Minnesota Power seeks $25 million from Legislature for power line upgrade
In service since 1977, the 465-mile line has reached the end of its life, but a $700 million upgrade could boost its capacity from 500-900 megawatts and ready it for 1,500 megawatts or more.
DULUTH — Minnesota Power is asking the Minnesota Legislature for a $25 million grant to help upgrade a major transmission line between Minnesota and North Dakota. If received, it help would unlock federal grant money.
The money would go toward the Duluth-based utilities’ $700 million modernization of its existing 465-mile high-voltage direct current transmission line stretching from Duluth to Center, North Dakota.
In service since 1977, the line has reached the end of its life, but an upgrade could boost its capacity from 500-900 megawatts while also readying it for future upgrades of 1,500 megawatts or more, company officials said.

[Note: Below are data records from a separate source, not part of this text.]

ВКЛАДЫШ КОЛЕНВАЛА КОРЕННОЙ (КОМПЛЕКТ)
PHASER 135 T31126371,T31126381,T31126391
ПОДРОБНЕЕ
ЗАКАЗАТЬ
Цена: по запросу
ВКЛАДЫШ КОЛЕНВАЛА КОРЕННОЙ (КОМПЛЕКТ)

As more variable renewable energy sources come online, the electrical grid must be more interconnected to make sure power remains reliable.

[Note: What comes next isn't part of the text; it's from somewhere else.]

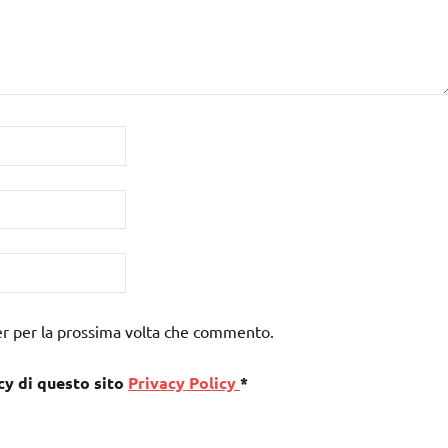
er per la prossima volta che commento.
cy di questo sito
Privacy Policy
*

“One of the ways that we can do this really efficiently and cost effectively, is to leverage existing infrastructure and take the action when we’re modernizing and renewing to do more with the system versus just building all brand-new,” Julie Pierce, Minnesota Power vice president of strategy and planning, said in a hearing before the Minnesota Senate’s Energy, Utilities, Environment and Climate Committee on Thursday.
The Senate bill, authored by Sens. Grant Hauschild, DFL-Hermantown; Jen McEwen, DFL-Duluth; Heather Gustafson, DFL-Vadnais Heights; and Robert Kupec, DFL-Moorhead, was held for possible inclusion in a larger package of legislation later in the session.
Its House companion bill is authored by Reps. Dave Lislegard, DFL-Aurora, and Jamie Long, DFL-Minneapolis.
According to the bills, the $25 million would come from the state’s general fund.
Minnesota Power has also asked North Dakota for $25 million.
In an interview with the News Tribune, McEwen said the transmission line upgrade would help the state reach its goal of having utilities produce energy with only carbon-free sources by 2040, which was mandated in a bill signed into law by Gov. Tim Walz last month.
“We have these very important goals that we have placed into law … to back that up, we need to actually create the infrastructure that we need to make that happen,” McEwen said.
Hauschild echoed that while introducing the bill to the committee Thursday.
He added that the state’s investment would strengthen the company’s application for federal funding made available through the Infrastructure and Jobs Act signed into law by President Joe Biden in late 2021.
“Something that I think all of us want,” he said of federal funding.
Pierce said Minnesota Power expects to request a certificate of need for the project from the Minnesota Public Utilities Commission this year. The process takes about a year, she said.
The upgraded transmission line could be online in 2027.